So reißerisch die Sendung betitelt war („Russisch Roulette auf Rezept – wie gefährlich ist die Medikamente-Flut?“) so wichtig war das Thema: Nehmen die Deutschen leichtfertig zu viele Medikamente und wird bei der Verordnung zu wenig auf Wechsel- und Nebenwirkungen geachtet?
Am Ende der Diskussion brachte Peter Sawicki, ehemaliger Leiter des Instituts für Qualität und Wirtschaftlichkeit im Gesundheitswesen (IQWiG), die so genannten Cluster-Studien ins Gespräch. Es entbrannte ein Streit zwischen ihm und Jens Spahn, gesundheitspolitischer Sprecher der CDU/CSU-Fraktion, ob Patienten ohne Einwilligung in diese Studien einbezogen werden dürfen. Sawicki: ja, Spahn: nein. Beide wetteten um eine Kiste alkoholischer Getränke – Sawicki bot Sekt, Spahn Bier.

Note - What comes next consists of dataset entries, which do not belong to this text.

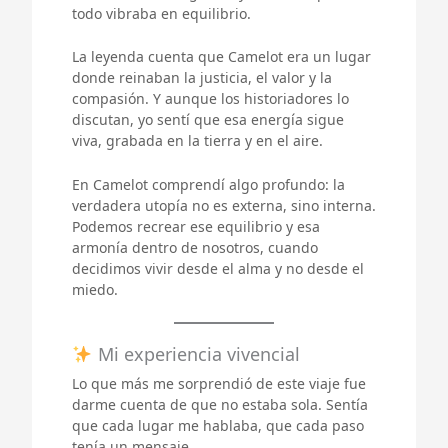
todo vibraba en equilibrio.
La leyenda cuenta que Camelot era un lugar
donde reinaban la justicia, el valor y la
compasión. Y aunque los historiadores lo
discutan, yo sentí que esa energía sigue
viva, grabada en la tierra y en el aire.
En Camelot comprendí algo profundo: la
verdadera utopía no es externa, sino interna.
Podemos recrear ese equilibrio y esa
armonía dentro de nosotros, cuando
decidimos vivir desde el alma y no desde el
miedo.
Mi experiencia vivencial
Lo que más me sorprendió de este viaje fue
darme cuenta de que no estaba sola. Sentía
que cada lugar me hablaba, que cada paso
tenía un mensaje.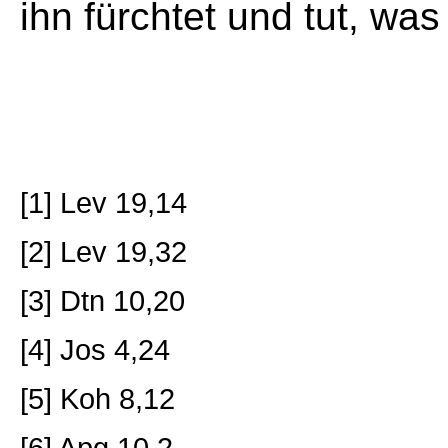
ihn fürchtet und tut, was 
[1] Lev 19,14
[2] Lev 19,32
[3] Dtn 10,20
[4] Jos 4,24
[5] Koh 8,12
[6] Apg 10,2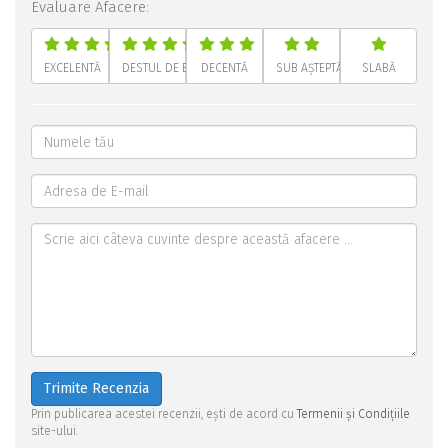
Evaluare Afacere:
EXCELENTĂ
DESTUL DE BUNĂ
DECENTĂ
SUB AȘTEPTĂRI
SLABĂ
Trimite Recenzia
Prin publicarea acestei recenzii, ești de acord cu
Termenii și Condițiile
site-ului.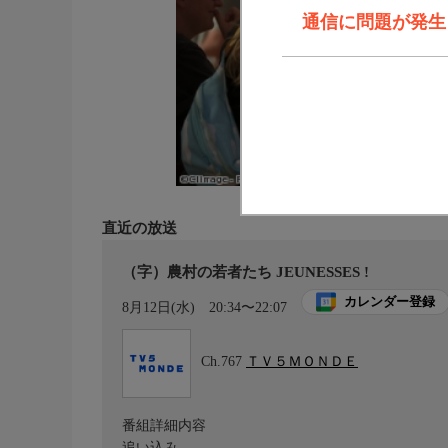
通信に問題が発生しま
直近の放送
（字）農村の若者たち JEUNESSES !
カレンダー登録
8月12日(水)
20:34〜22:07
Ch.767
ＴＶ５ＭＯＮＤＥ
番組詳細内容
追い込み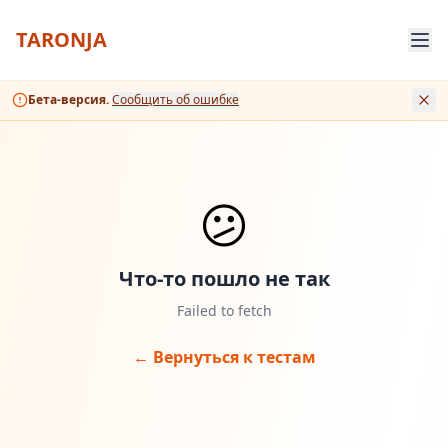
TARONJA
Бета-версия.
Сообщить об ошибке
😕
Что-то пошло не так
Failed to fetch
← Вернуться к тестам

Pharmaindustrie lehnt Cluster-Studien ab
Die Kiste geht an Sawicki – theoretisch. In der Clinical Trials Regulation, die Anfang April vom EU-Parlament verabschiedet wurde, wurden die Cluster-Studien neu eingeführt. Danach sollen in zugelassene Behandlungsweisen Kliniken innerhalb eines Landes verglichen werden. Zwar sollen Patienten vor der Teilnahme über die Studie informiert werden. Im Gegensatz zu gängigen Studien nimmt dann aber jeder automatisch teil, der nicht aktiv ablehnt. Sehr zum Ärger der Pharmaindustrie: „Davon halten wir gar nichts“, macht Birgit Fischer, Hauptgeschäftsführerin des Verbandes der forschenden Arzneimittelhersteller (vfa), deutlich. „Für Pharma-Unternehmen kommen solche Studien überhaupt nicht in Betracht. Für sie gilt das Prinzip ‚informed consent’ uneingeschränkt: Patienten werden zuerst über die Studie informiert und entscheiden dann, ob sie teilnehmen wollen.“
Praktisch Recht hatte Sawicki dann allerdings doch nicht. Studien, bei denen nicht Patienten, sondern ganzen Krankenhäusern Therapien zugewiesen werden, sind eine Besonderheit des Gesundheitssystems in Großbritannien. “In Deutschland sind Cluster-Studien aktuell rechtlich nicht möglich, da eine schriftliche Einwilligung des Studienteilnehmers zwingend vorgeschrieben ist”, betont Dr. Jens Peters, Experte für Klinische Studien beim Bundesverband der pharmazeutischen Industrie (BPI). Diese gesetzliche Grundlage könnte zwar geändert werden, dies sei jedoch nicht geplant. Nach Informationen von Pharma Fakten gibt es auch ein klares Bekenntnis des Bundesinstitutes für Arzneimittel und Medizinprodukte (BfArM), die Strukturen für diese Studien In Deutschland nicht zu schaffen. Sawicki hatte also akademisch Recht, Spahn politisch. Wer jetzt die Kiste Bier oder Sekt bekommt, müssen beide unter sich ausmachen.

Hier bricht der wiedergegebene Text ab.